— TASK GOAL —
Drop every picture, then transcribe the remaining data exactly.

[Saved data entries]
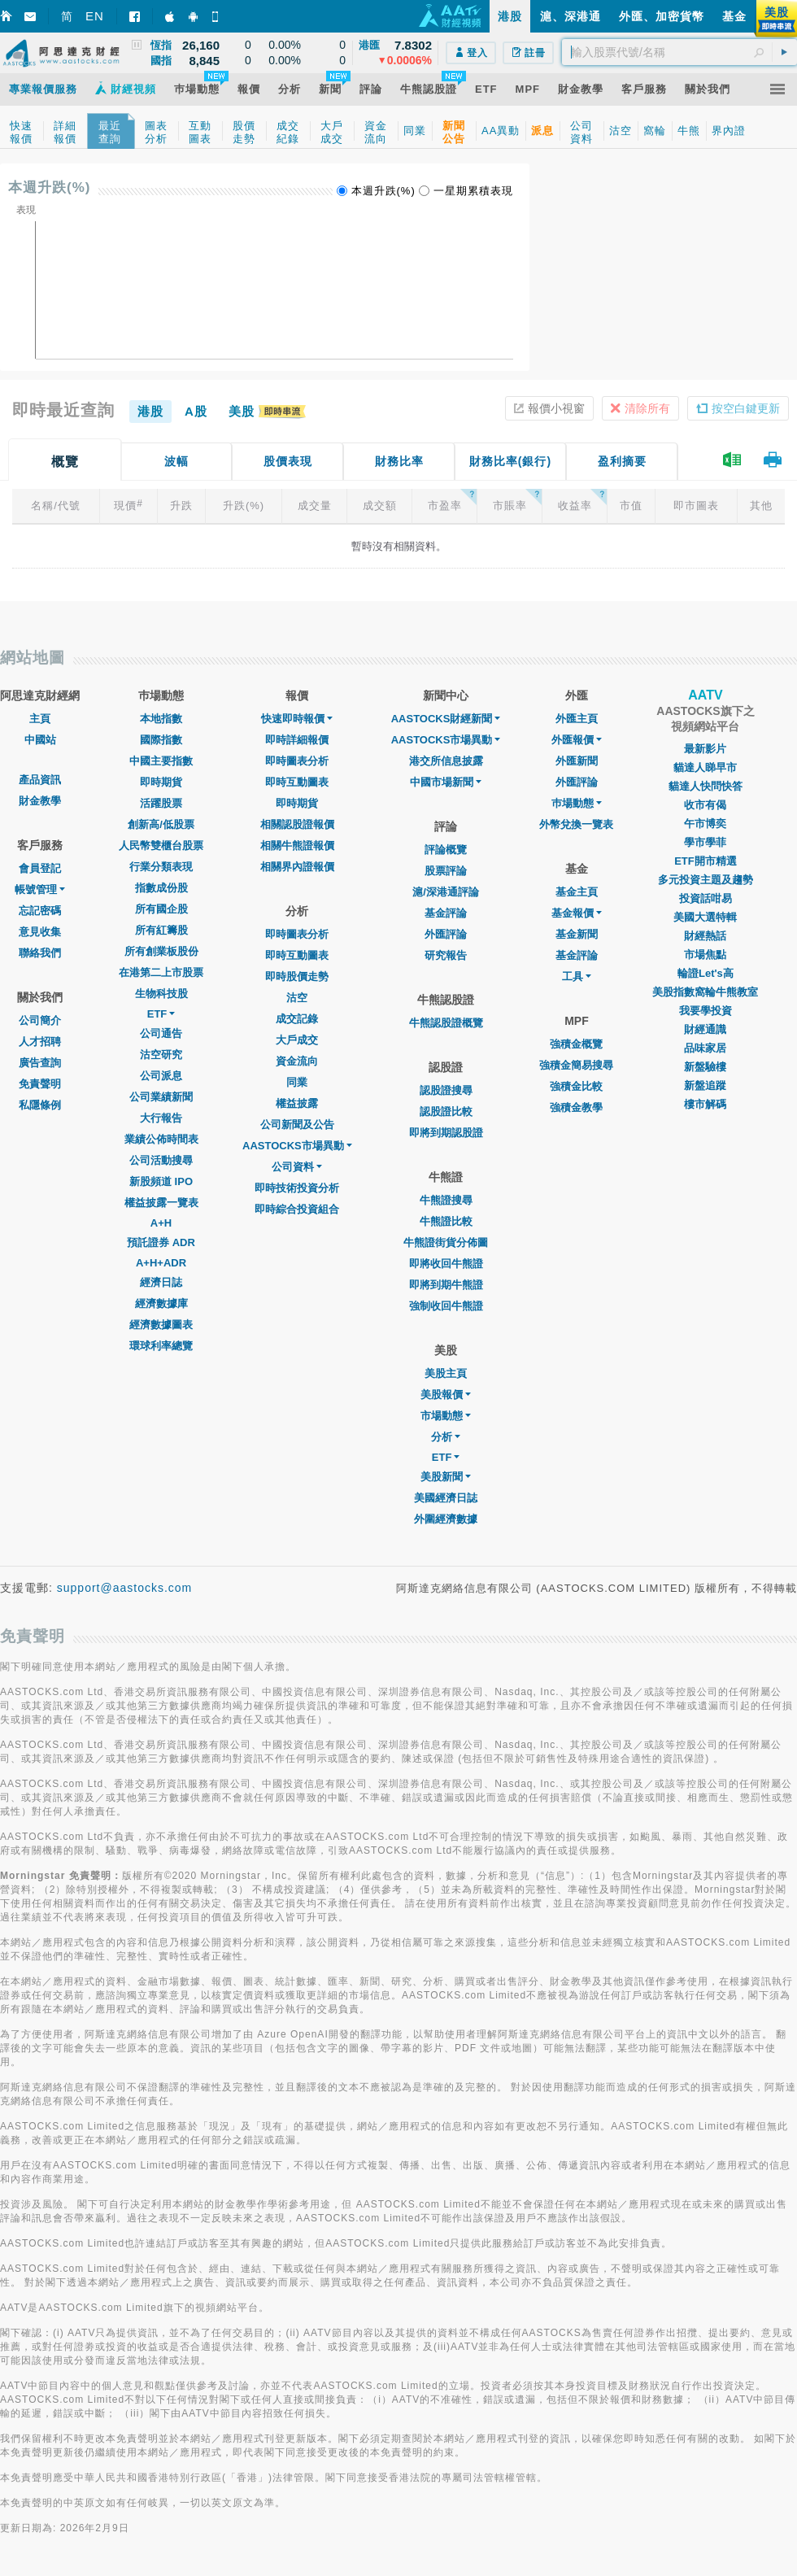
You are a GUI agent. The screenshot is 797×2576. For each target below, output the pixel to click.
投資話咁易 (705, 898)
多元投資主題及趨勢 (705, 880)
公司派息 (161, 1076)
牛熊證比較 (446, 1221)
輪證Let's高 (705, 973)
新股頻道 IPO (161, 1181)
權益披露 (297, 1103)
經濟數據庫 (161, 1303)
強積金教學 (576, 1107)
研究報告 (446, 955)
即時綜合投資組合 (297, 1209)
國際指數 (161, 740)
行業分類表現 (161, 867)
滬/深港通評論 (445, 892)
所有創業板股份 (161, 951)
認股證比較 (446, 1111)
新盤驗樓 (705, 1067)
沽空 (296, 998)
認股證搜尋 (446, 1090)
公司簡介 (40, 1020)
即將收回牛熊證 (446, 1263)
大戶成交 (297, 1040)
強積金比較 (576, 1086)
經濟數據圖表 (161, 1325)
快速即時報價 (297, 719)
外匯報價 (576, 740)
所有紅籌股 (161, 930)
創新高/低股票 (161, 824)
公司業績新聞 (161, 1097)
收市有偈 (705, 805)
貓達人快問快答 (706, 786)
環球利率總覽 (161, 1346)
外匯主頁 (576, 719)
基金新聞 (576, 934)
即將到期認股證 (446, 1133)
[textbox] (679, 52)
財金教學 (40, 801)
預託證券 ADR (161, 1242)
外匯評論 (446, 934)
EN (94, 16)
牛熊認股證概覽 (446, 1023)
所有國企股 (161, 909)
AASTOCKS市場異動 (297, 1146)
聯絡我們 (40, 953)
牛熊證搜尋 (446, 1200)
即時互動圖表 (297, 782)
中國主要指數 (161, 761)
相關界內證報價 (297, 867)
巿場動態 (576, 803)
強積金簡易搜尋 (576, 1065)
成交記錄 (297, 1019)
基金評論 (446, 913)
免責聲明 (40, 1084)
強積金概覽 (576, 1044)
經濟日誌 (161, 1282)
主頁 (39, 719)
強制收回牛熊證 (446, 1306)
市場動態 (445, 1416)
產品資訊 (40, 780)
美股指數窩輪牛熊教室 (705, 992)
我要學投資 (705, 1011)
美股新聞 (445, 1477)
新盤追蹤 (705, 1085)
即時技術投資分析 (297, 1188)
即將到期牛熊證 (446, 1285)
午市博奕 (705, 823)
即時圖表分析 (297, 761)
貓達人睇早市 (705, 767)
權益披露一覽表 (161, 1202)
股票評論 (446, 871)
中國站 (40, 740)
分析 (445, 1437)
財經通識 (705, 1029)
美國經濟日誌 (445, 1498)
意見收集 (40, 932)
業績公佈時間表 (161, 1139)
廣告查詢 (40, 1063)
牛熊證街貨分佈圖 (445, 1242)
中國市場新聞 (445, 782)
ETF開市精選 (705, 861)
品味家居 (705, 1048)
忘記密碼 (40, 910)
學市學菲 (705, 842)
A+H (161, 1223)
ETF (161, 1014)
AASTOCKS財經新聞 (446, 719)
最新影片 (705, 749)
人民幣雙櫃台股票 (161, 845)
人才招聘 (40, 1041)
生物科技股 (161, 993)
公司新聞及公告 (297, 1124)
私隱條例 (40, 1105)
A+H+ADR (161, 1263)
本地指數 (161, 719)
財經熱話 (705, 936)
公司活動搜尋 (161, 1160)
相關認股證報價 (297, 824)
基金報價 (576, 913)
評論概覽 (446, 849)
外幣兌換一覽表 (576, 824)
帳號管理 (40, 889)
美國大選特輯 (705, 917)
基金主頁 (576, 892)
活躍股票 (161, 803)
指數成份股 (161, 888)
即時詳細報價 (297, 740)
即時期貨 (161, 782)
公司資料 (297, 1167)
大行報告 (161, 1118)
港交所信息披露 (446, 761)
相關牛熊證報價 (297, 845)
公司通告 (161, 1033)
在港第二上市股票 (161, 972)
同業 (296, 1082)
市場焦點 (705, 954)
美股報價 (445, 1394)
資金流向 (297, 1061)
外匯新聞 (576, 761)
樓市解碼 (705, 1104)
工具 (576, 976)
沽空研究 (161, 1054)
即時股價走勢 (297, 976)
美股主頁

— RESULT OF THIS TASK —
You are a GUI agent. The screenshot is 797×2576. For each target below, output the pixel to click.
投資話咁易 (705, 898)
多元投資主題及趨勢 (705, 880)
公司派息 (161, 1076)
牛熊證比較 (446, 1221)
輪證Let's高 (705, 973)
新股頻道 IPO (161, 1181)
權益披露 (297, 1103)
經濟數據庫 (161, 1303)
強積金教學 (576, 1107)
研究報告 (446, 955)
即時綜合投資組合 (297, 1209)
國際指數 (161, 740)
行業分類表現 (161, 867)
滬/深港通評論 (445, 892)
所有創業板股份 (161, 951)
認股證比較 (446, 1111)
新盤驗樓 (705, 1067)
沽空 (296, 998)
認股證搜尋 (446, 1090)
公司簡介 (40, 1020)
即將收回牛熊證 (446, 1263)
大戶成交 (297, 1040)
強積金比較 (576, 1086)
經濟數據圖表 (161, 1325)
快速即時報價 (297, 719)
外匯報價 (576, 740)
所有紅籌股 (161, 930)
創新高/低股票 (161, 824)
公司業績新聞 (161, 1097)
收市有偈 (705, 805)
貓達人快問快答 (706, 786)
環球利率總覽 (161, 1346)
外匯主頁 (576, 719)
基金新聞 (576, 934)
即將到期認股證 (446, 1133)
[textbox] (679, 52)
財金教學 (40, 801)
預託證券 ADR (161, 1242)
外匯評論 (446, 934)
EN (94, 16)
牛熊認股證概覽 (446, 1023)
所有國企股 (161, 909)
AASTOCKS市場異動 (297, 1146)
聯絡我們 (40, 953)
牛熊證搜尋 (446, 1200)
即時互動圖表 (297, 782)
中國主要指數 (161, 761)
相關界內證報價 (297, 867)
巿場動態 (576, 803)
強積金簡易搜尋 (576, 1065)
成交記錄 (297, 1019)
基金評論 (446, 913)
免責聲明 (40, 1084)
強積金概覽 (576, 1044)
經濟日誌 (161, 1282)
主頁 (39, 719)
強制收回牛熊證 (446, 1306)
市場動態 (445, 1416)
產品資訊 (40, 780)
美股指數窩輪牛熊教室 (705, 992)
我要學投資 (705, 1011)
美股新聞 (445, 1477)
新盤追蹤 (705, 1085)
即時技術投資分析 (297, 1188)
即將到期牛熊證 (446, 1285)
午市博奕 (705, 823)
即時圖表分析 (297, 761)
貓達人睇早市 (705, 767)
權益披露一覽表 (161, 1202)
股票評論 (446, 871)
中國站 (40, 740)
分析 (445, 1437)
財經通識 (705, 1029)
美國經濟日誌 (445, 1498)
意見收集 (40, 932)
業績公佈時間表 (161, 1139)
廣告查詢 (40, 1063)
牛熊證街貨分佈圖 (445, 1242)
中國市場新聞 (445, 782)
ETF開市精選 (705, 861)
品味家居 (705, 1048)
忘記密碼 (40, 910)
學市學菲 (705, 842)
A+H (161, 1223)
ETF (161, 1014)
AASTOCKS財經新聞 (446, 719)
最新影片 (705, 749)
人民幣雙櫃台股票 (161, 845)
人才招聘 (40, 1041)
生物科技股 (161, 993)
公司新聞及公告 (297, 1124)
私隱條例 (40, 1105)
A+H+ADR (161, 1263)
本地指數 (161, 719)
財經熱話 (705, 936)
公司活動搜尋 (161, 1160)
相關認股證報價 (297, 824)
基金報價 (576, 913)
評論概覽 (446, 849)
外幣兌換一覽表 (576, 824)
帳號管理 (40, 889)
美國大選特輯 (705, 917)
基金主頁 (576, 892)
活躍股票 (161, 803)
指數成份股 (161, 888)
即時詳細報價 (297, 740)
即時期貨 (161, 782)
公司資料 (297, 1167)
大行報告 (161, 1118)
港交所信息披露 (446, 761)
相關牛熊證報價 (297, 845)
公司通告 (161, 1033)
在港第二上市股票 (161, 972)
同業 (296, 1082)
市場焦點 (705, 954)
美股報價 (445, 1394)
資金流向 (297, 1061)
外匯新聞 (576, 761)
樓市解碼 (705, 1104)
工具 (576, 976)
沽空研究 (161, 1054)
即時股價走勢 (297, 976)
美股主頁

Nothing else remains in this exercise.